I’ve learned a thing or two over the years from my critique group member and friend, Uma Krishnaswami. One thing I’ve heard her often repeat is the reminder that XYZ isn’t the art form. The story is the art form. XYZ might be an author’s note or a system for gathering research or any of the myriad other things that go into the writing life (…or regular life, if you want to extend the metaphor).
This is something I’ve been thinking about as I explore my next verse novel, The Burning Season, through first-round edits.* Early edits are traditionally the messiest. The biggest changes happen in this phase. I threw out two thirds of Jasper in edit rounds one and two (meaning I did it twice over) and two thirds of Miraculous in that book’s first round. It’s hard. It happens. And if it makes the book better, it’s got to be done.

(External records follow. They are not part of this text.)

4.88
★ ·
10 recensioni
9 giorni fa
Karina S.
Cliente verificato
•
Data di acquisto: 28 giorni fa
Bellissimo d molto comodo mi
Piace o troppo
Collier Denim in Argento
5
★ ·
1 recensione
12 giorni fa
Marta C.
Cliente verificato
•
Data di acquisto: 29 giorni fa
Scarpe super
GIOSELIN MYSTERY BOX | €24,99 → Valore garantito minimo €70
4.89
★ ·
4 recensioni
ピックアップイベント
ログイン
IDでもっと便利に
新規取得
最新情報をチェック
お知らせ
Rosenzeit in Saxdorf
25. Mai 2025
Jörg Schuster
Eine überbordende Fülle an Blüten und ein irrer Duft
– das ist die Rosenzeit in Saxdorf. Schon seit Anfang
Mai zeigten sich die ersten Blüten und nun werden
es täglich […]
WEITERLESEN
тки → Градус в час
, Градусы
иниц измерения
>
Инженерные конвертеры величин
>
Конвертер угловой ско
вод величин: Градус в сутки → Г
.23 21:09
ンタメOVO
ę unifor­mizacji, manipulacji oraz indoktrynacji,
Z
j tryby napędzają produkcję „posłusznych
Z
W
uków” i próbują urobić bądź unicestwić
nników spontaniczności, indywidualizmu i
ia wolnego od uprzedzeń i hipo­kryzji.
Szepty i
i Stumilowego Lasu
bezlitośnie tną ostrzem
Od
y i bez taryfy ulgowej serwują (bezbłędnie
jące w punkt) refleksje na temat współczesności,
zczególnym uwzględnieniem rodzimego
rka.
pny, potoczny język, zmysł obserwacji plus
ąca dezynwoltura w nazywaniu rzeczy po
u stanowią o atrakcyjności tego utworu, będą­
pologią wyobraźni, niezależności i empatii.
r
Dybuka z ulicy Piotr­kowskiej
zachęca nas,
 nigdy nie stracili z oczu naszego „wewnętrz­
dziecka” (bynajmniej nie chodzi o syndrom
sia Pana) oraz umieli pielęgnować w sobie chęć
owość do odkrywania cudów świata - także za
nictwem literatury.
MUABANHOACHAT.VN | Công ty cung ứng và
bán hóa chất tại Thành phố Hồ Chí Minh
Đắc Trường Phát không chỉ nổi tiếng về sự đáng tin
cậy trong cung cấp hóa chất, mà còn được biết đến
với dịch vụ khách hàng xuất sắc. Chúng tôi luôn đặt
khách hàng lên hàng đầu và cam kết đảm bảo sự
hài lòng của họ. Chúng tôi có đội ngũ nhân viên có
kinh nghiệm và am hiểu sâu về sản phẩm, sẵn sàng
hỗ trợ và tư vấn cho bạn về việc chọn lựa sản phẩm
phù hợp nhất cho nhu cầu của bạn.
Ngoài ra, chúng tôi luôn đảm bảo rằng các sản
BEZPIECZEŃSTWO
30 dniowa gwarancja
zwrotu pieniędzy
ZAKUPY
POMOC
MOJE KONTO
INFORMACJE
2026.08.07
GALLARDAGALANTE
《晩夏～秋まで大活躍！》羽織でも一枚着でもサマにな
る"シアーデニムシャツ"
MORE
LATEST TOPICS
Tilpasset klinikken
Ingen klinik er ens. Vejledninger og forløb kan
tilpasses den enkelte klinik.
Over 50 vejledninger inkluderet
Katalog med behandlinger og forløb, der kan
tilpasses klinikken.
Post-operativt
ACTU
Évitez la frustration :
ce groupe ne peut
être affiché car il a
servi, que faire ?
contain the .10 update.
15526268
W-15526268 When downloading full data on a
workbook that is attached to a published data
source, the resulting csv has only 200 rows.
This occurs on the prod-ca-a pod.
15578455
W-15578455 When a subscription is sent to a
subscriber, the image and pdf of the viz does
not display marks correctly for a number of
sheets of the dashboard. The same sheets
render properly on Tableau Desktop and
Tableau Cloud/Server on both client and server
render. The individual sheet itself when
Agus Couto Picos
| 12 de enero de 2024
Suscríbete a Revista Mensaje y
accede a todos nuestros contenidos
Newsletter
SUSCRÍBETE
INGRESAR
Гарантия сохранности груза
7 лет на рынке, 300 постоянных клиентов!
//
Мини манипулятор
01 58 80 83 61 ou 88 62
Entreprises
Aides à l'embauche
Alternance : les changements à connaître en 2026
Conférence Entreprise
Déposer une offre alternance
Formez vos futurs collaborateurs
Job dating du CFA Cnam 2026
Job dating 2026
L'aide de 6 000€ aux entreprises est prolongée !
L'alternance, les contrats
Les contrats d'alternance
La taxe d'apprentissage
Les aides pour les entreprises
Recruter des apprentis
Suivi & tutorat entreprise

I am prone to categorize and measure and analyze the way I work, the things I read, and the big and little ways I conduct my life. I have a bit of Ben Franklin in me, a friend likes to say. I like goals! Records! Comparisons! But a problem arises when I decide this is the way I do XYZ. The more I force my approach to my work or insist it unfolds in a way similar to how it’s happened in the past, the more I realize I’m making the system the art form.
So. Here I am showing up to my edits most days of the week. Sometimes it looks like what I’ve done with other novels. Sometimes it doesn’t. A book will teach you how to write it. That’s something else Uma told me once.
Here I am trying my best to learn.
*A (confusing) clarification: authors often use the words edits and revision interchangeably. Revision is the big-picture work (sometimes called developmental edits) that happens before small-scale changes (called line edits). Copy edits are another thing entirely — grammatical and spelling errors and stylistic inconsistencies, to give a few examples. I’m sure it’s not helpful to learn that an editor writes an editorial letter to her author in order to guide revision.